*** Opening INPUT FOR THIS TASK ***
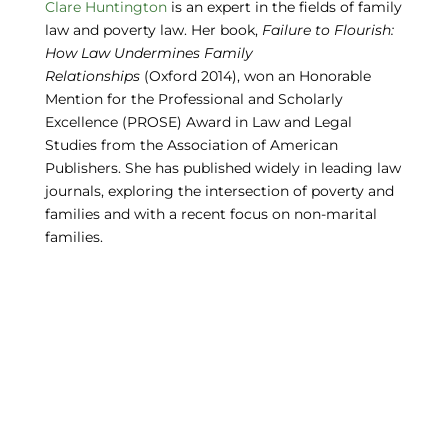
Clare Huntington
is an expert in the fields of family
law and poverty law. Her book,
Failure to Flourish:
How Law Undermines Family
Relationships
(Oxford 2014), won an Honorable
Mention for the Professional and Scholarly
Excellence (PROSE) Award in Law and Legal
Studies from the Association of American
Publishers. She has published widely in leading law
journals, exploring the intersection of poverty and
families and with a recent focus on non-marital
families.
*** Closing INPUT FOR THIS TASK ***
**WORK ITEM**
Would you retype the lines of the data above, from the one holding "Excellence (PROSE) Award in Law and Legal" through its final line, exactly and without adding any other line?

**REPLY TO THE EXERCISE**
Excellence (PROSE) Award in Law and Legal
Studies from the Association of American
Publishers. She has published widely in leading law
journals, exploring the intersection of poverty and
families and with a recent focus on non-marital
families.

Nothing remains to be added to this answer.